Despite the tragic events of recent weeks and the heightened political turmoil, the current environment remains calm in comparison to 1968. By mid-summer of that year, two towering figures of U.S. politics – Martin Luther King, Jr. and Robert Kennedy – had been assassinated. Deadly riots had broken out in nearly all major U.S. cities. More than 500,000 U.S. soldiers were fighting an unpopular and unwinnable war in Vietnam. And the sitting Democratic president, Lyndon Johnson, had stunned the country by announcing he would not seek re-election in November.

1968 "was probably the craziest year in American history post-Civil War," said Michael Cohen, the author of American Maelstrom, a recently published book on the enduring legacy of the 1968 presidential election. "Nothing that's happening this year approaches that level."

In July 1968, police clashed with thousands of antiwar protesters outside the Democratic National Convention in Chicago. It's an event that has become a symbol of political disorder and police brutality.
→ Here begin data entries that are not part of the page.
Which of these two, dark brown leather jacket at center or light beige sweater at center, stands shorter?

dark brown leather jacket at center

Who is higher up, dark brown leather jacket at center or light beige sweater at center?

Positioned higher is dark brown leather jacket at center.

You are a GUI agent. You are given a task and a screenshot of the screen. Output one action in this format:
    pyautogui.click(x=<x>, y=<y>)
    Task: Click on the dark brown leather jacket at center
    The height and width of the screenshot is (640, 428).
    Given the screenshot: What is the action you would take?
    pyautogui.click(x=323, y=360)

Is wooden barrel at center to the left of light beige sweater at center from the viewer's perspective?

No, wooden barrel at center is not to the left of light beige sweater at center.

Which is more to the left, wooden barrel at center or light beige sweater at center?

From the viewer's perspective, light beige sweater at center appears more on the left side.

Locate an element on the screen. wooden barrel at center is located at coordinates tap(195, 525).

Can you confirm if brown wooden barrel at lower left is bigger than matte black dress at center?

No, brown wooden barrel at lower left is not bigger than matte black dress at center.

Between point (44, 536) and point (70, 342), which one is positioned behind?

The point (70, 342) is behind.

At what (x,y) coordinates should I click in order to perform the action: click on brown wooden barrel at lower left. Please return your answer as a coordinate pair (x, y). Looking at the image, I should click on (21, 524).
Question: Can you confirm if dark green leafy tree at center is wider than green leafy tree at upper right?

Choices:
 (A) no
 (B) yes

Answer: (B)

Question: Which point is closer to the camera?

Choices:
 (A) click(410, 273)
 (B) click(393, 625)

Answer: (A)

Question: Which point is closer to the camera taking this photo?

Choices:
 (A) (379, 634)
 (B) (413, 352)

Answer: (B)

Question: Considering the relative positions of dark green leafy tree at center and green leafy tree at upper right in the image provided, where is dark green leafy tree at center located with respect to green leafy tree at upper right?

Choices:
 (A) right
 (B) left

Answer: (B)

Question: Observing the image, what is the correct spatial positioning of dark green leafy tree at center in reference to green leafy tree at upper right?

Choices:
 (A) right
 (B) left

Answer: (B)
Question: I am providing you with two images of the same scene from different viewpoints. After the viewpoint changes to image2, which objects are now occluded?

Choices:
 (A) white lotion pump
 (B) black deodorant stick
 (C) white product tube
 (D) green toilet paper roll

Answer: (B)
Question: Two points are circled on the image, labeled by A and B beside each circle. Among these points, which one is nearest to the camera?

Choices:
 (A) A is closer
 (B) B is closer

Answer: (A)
While no one expects a repeat of such scenes later this month when the major parties hold their nominating conventions, there is unease about what might unfold, particularly in Cleveland, where Donald Trump is set to become the Republican nominee.
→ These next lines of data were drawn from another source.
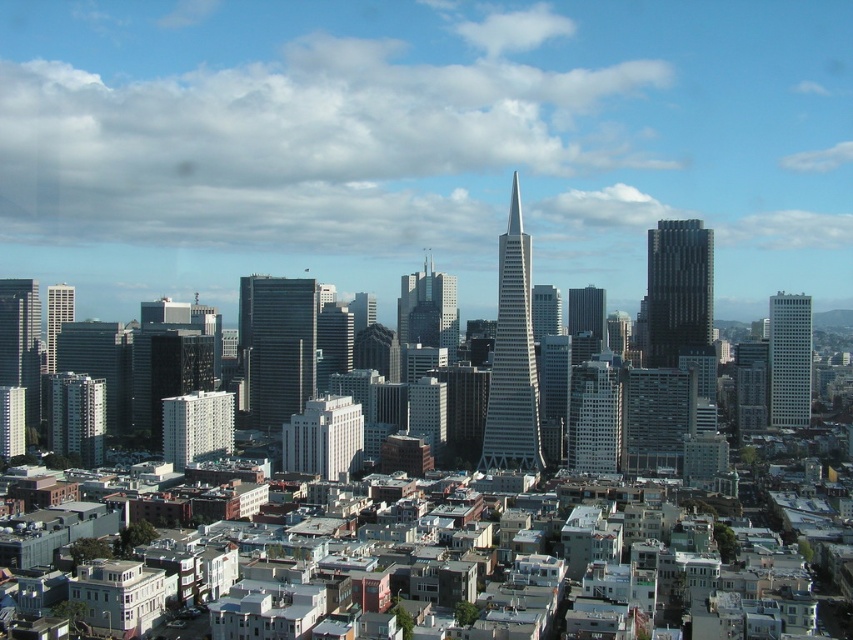 Question: Which of the following is the closest to the observer?

Choices:
 (A) (685, 296)
 (B) (581, 314)
 (C) (521, 259)

Answer: (C)

Question: Can you confirm if dark gray glass skyscraper at right is bigger than white glass skyscraper at right?

Choices:
 (A) yes
 (B) no

Answer: (A)

Question: Among these objects, which one is farthest from the camera?

Choices:
 (A) matte glass skyscraper at center
 (B) dark gray glass skyscraper at right

Answer: (B)

Question: Considering the real-world distances, which object is closest to the matte glass skyscraper at center-right?

Choices:
 (A) matte glass skyscraper at center
 (B) matte glass skyscraper at left
 (C) dark glass skyscraper at center
 (D) white glass skyscraper at right

Answer: (A)

Question: Is dark gray glass skyscraper at right further to camera compared to matte glass skyscraper at center?

Choices:
 (A) no
 (B) yes

Answer: (B)

Question: Is dark glass skyscraper at center smaller than matte glass skyscraper at center-right?

Choices:
 (A) yes
 (B) no

Answer: (B) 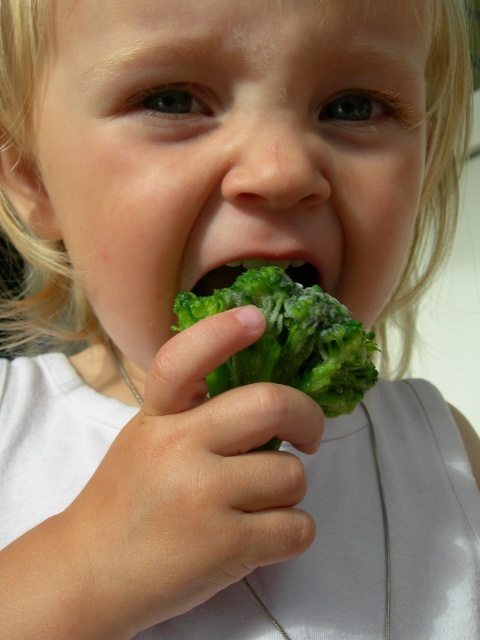 In the scene shown: You are a photographer trying to capture the broccoli in focus. You notice two instances of broccoli in the scene. Which one is closer to you, the photographer, the green matte broccoli at center or the green matte broccoli at mouth?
"The real wild card here is Trump," said Philip Klinkner, a political scientist at Hamilton College and the co-author of a book on the history of race relations in the U.S. "We've never had a major-party nominee who's been willing to fan these flames" using nativist, anti-immigrant and anti-Muslim rhetoric. "In many ways, how bad this gets depends largely on him."

Both Mr. Trump and Hillary Clinton, the Democratic presumptive nominee, cancelled campaign appearances on Friday, just as they did after the murders at an Orlando nightclub in June. The grim political reality in an increasingly polarized society is that this week's killings hold little, if any, political downside for Donald Trump.

The Republican real-estate magnate has already called for Muslims to be banned from entering the United States and accused Black Lives Matter activists of being trouble-makers and fomenting hate. In a statement on Friday, Mr. Trump focused on the slain police officers in Dallas and played down the black victims in Louisiana and Minnesota from earlier in the week.

He incorrectly described them both as "motorists" – only one of them was driving a car – and made no reference to those who fatally shot them. In sharp contrast, Mr. Trump decried the "horrific execution-style shootings" of law enforcement personnel as "an attack on our country … [and] a co-ordinated, premeditated assault on the men and women who keep us safe."

Mr. Trump's Virginia campaign chair, Corey Stewart, blamed Ms. Clinton for stirring up hatred of police. "Liberal politicians who label police as racists – specifically Hillary Clinton and Virginia Lt. Governor Ralph Northam – are to blame for essentially encouraging the murder of these police officers tonight," Mr. Stewart said on Facebook.

Mr. Trump's electoral bedrock is with white voters, especially white males with lower-than-average education and incomes. His support among African-Americans is vanishingly small and he fares only slightly better with Latino voters.

Ms. Clinton, however, must walk a political tightrope. She can expect overwhelming support among African-Americans, and turnout among minorities will be crucial, just as it was for Mr. Obama in 2008 and 2012. If African-American and Latino voters flock to the polls, then Ms. Clinton should win key swing states like Florida, Virginia and Colorado. But to energize minority voter turnout without alienating whites – especially working-class whites in rust-belt states like Ohio and Pennsylvania that Mr. Trump could win – Ms. Clinton may tread delicately.

Her carefully calibrated response to the killing of Dallas police was to "mourn for the officers shot while doing their sacred duty to protect peaceful protesters."